Thursday 9th September 2010

The Archbishop of Canterbury, Dr Rowan Williams, has sent his annual greetings to Muslim communities for the festival of Eid Al-Fitr, marking the end of Ramadan.

The Archbishop's greeting celebrates the many positive examples of Christian Muslim encounter, including collaborative relief work in response to the recent flooding in Pakistan.

The Archbishop also acknowledges recent threats to desecrate Quranic scriptures saying: "These are challenges that we must respond to with a consistent message: that we oppose collectively all such provocations and insist that there is no place in our traditions for violent response."

The full text of the greeting is below:

To Muslim friends and fellow workers on the occasion of 'Id Al-Fitr 2010

I am very glad to join with others in sending to Muslim colleagues and communities in this country and around the world, my warm greetings as 'Id Al-Fitr comes around again this year. The time of Ramadan is for many an occasion for renewal of the spiritual life and for the service of humanity. These times of fasting, prayer and reflection which are at the heart of the religious life, can provide a positive stimulus to generosity in relationships both with our fellow believers and also with people of other religions. I hope that the spiritual fruits of Ramadan will be shared around the world as we continue to face many complex and difficult matters together.

This year Ramadan has brought the people of Pakistan to the forefront of our attention with the heartbreaking images of devastation from the unprecedented floods that have swept the country. Ramadan has provided a stimulus to Muslims to be generous in their response, but it is heartening to see so many agencies and individuals, including strongly Christian as well as Muslim collaborating in the work of relief. I hope that this will continue in the time to come when the need remains but public attention has moved on. I shall shortly be meeting with the Minister for Religious Affairs and will be able to express personally to him my solidarity with the people of Pakistan in relation to the floods.

During the past twelve months I have been able to meet with the President of Pakistan and to encourage a delegation from the Church of England, together with Muslim colleagues, to visit Pakistan and to meet many senior politicians and religious leaders engaged in the work of ensuring a just society in which all are valued equally as fellow citizens.

The year ahead brings a particular opportunity and challenge for the message of Justice and reconciliation to be applied. The negotiations which are beginning for a just settlement between Israel and Palestine will be assailed by many words and deeds aimed not at peace but at a continuation of the misery of the past decades. My prayer is that by the prayer and fasting which is at the heart of our religious practice, a just and peaceful outcome will come.

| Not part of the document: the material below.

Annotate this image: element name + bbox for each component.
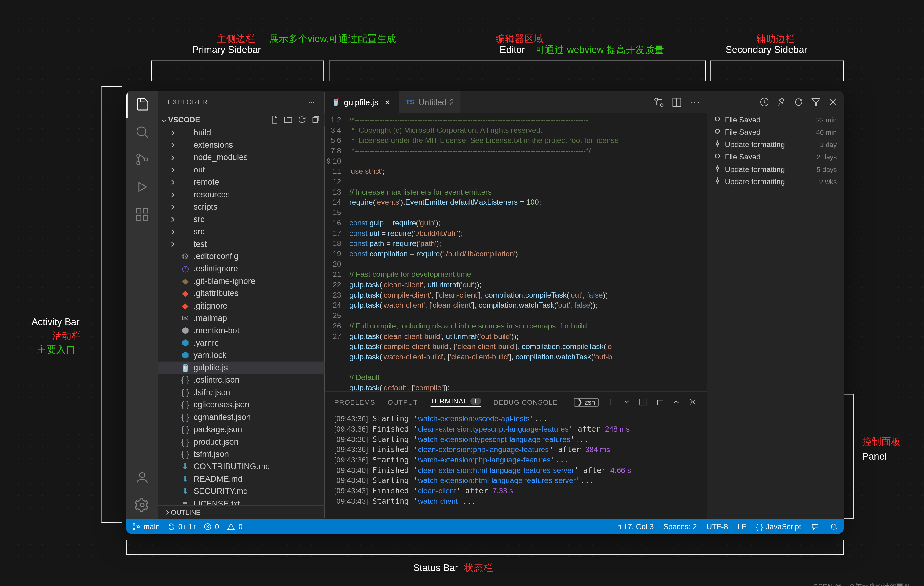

At the present time our religious communities face many challenges and many provocations. In this country there are those who speak maliciously about religion in general and often against Islam in particular; demonstrations in many of our cities are intended to provoke; and in other parts of the world the threat to desecrate scriptures is deeply deplorable and to be strongly condemned by all people. These are challenges that we must respond to with a consistent message: that we oppose collectively all such provocations and insist that there is no place in our traditions for violent response. In solidarity with each other we will resist all attempts to induce violence by a constant message of peacefulness and reconciliation.

I wish you the joy of celebrating 'Id Al-Fitr.